Work task: Every line in the data below that holds "лососем" should be found and copied.

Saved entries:
####################

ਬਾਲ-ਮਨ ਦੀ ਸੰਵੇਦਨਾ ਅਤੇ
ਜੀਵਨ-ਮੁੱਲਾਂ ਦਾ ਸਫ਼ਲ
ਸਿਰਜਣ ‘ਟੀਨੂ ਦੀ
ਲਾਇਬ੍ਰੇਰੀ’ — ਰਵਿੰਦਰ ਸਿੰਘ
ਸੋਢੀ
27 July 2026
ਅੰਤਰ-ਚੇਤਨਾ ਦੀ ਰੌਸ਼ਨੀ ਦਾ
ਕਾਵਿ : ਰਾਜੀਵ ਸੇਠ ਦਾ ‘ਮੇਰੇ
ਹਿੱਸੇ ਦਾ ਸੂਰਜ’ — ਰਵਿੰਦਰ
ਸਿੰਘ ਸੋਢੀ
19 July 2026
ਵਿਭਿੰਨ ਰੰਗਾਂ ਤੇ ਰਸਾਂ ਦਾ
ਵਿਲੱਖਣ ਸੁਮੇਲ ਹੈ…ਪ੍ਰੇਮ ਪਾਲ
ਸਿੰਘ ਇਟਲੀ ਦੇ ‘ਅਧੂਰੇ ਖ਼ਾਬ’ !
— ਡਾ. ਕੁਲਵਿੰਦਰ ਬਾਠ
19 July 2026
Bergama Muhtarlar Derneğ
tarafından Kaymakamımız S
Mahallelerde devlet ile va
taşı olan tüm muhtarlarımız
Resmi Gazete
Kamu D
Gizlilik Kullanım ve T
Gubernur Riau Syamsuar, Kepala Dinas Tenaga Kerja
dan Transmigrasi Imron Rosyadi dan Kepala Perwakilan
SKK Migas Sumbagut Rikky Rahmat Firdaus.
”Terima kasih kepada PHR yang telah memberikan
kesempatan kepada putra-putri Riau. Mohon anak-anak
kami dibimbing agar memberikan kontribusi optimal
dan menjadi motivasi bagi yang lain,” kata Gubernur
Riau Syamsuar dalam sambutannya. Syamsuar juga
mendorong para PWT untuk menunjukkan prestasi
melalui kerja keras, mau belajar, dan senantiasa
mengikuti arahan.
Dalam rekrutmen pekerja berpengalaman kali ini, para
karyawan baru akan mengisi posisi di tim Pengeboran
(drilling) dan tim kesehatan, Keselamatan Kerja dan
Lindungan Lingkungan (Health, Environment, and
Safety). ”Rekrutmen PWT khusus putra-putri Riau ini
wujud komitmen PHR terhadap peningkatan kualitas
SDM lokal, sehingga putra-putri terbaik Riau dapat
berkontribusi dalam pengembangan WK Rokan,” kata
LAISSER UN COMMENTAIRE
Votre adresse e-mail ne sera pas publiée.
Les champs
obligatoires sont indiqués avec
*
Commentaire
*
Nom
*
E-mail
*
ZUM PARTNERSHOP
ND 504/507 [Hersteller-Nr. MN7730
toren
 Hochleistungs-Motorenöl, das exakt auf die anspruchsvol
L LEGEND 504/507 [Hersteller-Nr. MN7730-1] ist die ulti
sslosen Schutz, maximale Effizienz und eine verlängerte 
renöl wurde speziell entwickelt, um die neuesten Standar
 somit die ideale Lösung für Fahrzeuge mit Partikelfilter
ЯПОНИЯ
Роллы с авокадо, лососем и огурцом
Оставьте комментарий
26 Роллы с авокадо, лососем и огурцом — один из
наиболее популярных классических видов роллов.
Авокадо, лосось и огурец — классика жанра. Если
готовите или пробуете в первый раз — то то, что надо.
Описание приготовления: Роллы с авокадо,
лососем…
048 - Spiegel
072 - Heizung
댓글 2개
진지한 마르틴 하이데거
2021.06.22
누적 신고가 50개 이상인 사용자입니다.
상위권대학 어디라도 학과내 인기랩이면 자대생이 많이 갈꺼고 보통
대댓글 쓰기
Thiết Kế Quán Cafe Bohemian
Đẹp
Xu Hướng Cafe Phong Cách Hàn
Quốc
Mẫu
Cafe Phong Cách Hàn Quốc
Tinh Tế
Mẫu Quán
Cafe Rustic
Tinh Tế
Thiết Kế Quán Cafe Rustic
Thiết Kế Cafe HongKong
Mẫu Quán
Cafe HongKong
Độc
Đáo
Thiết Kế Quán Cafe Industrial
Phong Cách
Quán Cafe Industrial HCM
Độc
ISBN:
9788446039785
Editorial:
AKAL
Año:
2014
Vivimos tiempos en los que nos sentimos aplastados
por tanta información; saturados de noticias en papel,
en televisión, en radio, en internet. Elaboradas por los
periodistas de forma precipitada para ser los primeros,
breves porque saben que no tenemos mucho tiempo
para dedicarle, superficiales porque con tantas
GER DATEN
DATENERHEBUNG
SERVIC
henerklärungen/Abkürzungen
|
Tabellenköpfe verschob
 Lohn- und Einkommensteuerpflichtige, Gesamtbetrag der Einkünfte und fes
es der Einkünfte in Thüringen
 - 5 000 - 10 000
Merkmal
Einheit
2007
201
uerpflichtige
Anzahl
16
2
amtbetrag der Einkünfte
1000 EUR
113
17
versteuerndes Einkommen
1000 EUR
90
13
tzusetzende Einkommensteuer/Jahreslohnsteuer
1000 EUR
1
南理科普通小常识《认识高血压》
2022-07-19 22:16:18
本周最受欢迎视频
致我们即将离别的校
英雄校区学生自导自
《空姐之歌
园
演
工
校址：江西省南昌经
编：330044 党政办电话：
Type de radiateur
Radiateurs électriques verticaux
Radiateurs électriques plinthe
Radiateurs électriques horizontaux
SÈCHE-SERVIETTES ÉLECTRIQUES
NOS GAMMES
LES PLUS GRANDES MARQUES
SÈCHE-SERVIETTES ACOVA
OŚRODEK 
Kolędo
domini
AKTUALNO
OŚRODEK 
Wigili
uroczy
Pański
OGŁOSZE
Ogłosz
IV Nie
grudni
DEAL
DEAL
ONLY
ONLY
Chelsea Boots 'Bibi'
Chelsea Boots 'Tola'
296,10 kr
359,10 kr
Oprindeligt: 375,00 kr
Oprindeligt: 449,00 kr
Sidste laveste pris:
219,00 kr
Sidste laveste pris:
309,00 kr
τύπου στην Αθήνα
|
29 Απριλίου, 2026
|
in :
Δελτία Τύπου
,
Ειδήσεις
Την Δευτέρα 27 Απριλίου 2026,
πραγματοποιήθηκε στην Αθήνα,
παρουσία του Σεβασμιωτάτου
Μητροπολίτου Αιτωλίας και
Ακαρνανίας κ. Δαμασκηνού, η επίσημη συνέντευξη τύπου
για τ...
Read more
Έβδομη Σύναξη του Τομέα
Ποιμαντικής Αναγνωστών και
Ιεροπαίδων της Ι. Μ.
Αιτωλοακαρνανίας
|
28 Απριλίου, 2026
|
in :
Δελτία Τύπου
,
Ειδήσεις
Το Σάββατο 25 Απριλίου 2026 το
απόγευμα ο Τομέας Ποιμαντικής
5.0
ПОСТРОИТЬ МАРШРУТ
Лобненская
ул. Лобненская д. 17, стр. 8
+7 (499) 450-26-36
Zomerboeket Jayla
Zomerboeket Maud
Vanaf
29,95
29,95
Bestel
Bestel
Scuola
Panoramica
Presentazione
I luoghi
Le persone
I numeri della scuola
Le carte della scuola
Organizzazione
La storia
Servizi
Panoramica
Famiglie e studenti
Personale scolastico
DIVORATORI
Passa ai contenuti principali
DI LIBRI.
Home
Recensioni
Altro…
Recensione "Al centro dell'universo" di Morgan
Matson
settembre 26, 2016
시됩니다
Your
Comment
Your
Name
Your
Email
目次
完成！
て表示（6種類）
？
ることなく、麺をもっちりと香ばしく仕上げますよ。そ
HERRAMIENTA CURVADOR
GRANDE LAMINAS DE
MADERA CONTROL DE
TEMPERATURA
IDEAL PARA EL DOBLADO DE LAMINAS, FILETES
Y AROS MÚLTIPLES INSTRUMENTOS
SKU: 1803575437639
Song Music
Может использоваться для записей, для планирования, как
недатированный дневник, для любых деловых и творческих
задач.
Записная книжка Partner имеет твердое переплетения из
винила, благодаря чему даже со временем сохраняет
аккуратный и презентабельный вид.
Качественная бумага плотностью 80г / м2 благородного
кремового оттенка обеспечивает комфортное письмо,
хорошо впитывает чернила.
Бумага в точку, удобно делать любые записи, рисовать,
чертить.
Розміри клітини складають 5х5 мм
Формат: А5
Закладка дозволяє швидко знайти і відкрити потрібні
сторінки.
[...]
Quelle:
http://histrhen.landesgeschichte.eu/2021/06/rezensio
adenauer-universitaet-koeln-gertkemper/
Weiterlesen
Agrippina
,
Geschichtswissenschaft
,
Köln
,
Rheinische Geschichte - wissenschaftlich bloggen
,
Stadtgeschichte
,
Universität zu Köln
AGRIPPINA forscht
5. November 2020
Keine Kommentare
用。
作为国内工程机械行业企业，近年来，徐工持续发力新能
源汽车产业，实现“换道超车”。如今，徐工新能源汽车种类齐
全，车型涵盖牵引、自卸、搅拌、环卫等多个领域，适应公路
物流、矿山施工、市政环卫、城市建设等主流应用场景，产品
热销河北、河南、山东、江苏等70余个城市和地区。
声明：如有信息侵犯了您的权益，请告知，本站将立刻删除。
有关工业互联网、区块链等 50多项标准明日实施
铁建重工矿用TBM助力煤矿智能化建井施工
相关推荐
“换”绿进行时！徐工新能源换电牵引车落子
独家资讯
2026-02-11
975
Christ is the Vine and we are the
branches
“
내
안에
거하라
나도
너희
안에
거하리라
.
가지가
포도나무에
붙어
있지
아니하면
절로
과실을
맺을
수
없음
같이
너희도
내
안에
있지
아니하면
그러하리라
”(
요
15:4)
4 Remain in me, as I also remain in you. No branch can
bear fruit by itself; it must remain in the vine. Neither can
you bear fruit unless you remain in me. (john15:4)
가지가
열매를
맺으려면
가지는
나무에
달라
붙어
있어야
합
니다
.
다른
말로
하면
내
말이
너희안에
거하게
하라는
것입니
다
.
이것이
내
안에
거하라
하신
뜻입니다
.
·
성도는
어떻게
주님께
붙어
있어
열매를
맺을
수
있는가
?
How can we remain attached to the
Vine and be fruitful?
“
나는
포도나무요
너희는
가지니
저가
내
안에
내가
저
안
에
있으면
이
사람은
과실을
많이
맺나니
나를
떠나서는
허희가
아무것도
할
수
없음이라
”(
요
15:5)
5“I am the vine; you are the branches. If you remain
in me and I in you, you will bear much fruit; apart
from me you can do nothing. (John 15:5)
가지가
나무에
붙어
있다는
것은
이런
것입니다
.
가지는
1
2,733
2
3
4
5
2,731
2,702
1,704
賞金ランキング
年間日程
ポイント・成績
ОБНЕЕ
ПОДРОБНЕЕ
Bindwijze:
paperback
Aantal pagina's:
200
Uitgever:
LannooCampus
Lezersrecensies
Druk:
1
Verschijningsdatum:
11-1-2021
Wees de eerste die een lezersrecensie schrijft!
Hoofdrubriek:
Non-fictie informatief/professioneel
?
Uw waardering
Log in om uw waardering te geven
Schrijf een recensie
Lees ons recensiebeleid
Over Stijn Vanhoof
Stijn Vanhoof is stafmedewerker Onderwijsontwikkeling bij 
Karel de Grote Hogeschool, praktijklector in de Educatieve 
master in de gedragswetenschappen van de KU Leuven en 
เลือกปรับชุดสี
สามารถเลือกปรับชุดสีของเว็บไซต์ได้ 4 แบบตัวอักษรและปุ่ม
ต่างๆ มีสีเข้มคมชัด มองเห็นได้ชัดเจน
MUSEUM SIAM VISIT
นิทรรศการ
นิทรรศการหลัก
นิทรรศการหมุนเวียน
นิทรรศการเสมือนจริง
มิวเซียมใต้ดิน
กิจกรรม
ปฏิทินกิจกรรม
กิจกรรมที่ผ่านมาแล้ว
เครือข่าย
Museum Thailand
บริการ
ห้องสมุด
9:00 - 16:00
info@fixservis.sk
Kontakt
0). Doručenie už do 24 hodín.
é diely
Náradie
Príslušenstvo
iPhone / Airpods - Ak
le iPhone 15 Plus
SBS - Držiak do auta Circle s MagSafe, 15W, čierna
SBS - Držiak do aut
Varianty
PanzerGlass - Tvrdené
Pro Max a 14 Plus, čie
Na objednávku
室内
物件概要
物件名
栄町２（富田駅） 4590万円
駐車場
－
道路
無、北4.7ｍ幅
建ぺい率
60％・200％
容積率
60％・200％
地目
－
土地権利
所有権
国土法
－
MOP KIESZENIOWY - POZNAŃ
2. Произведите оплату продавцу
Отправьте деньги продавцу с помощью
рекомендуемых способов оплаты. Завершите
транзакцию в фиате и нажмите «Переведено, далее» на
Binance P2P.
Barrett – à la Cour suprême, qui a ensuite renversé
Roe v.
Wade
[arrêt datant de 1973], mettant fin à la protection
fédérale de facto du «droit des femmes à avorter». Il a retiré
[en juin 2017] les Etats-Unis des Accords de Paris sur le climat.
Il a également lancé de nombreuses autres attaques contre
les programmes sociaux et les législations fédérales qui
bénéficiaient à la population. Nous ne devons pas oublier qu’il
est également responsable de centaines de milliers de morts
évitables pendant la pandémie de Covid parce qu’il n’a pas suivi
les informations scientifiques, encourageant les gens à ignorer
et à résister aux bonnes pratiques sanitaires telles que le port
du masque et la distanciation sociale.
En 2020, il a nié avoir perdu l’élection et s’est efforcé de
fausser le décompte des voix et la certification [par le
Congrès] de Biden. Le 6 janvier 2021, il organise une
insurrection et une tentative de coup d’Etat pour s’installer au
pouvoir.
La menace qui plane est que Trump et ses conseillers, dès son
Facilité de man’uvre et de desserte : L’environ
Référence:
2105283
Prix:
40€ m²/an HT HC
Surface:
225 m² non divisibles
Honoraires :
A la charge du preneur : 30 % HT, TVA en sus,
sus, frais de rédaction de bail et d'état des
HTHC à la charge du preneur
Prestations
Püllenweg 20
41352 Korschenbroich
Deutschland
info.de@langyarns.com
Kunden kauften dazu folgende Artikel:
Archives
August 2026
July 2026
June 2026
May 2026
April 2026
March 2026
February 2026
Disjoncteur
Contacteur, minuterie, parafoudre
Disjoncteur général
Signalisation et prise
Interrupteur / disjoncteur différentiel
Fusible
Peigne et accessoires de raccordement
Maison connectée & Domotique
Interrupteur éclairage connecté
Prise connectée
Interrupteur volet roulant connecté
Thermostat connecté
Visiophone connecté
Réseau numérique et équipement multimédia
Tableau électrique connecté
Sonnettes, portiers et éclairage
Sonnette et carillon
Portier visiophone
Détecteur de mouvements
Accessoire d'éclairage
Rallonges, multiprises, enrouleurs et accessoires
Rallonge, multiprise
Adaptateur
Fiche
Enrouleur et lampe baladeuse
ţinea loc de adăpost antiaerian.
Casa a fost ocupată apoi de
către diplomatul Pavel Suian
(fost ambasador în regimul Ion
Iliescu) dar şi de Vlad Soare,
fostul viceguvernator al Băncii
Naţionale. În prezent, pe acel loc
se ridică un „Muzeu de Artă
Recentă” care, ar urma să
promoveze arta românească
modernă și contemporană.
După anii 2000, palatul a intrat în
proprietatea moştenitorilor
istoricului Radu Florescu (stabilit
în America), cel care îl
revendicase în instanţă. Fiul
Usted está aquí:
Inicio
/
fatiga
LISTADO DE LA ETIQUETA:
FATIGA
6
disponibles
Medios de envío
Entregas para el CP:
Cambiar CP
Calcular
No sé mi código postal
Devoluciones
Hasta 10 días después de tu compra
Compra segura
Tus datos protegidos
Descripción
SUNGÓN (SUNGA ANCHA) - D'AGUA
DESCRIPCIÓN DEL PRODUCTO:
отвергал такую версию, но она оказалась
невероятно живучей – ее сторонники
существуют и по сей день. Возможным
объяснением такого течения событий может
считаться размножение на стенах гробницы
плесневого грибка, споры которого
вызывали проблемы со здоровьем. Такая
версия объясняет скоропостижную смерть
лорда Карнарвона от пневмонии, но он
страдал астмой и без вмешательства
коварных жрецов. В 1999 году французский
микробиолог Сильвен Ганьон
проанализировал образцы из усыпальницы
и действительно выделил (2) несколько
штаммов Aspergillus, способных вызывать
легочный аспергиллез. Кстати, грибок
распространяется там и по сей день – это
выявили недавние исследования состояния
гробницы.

####################

Response for this exercise:
Роллы с авокадо, лососем и огурцом
26 Роллы с авокадо, лососем и огурцом — один из
лососем…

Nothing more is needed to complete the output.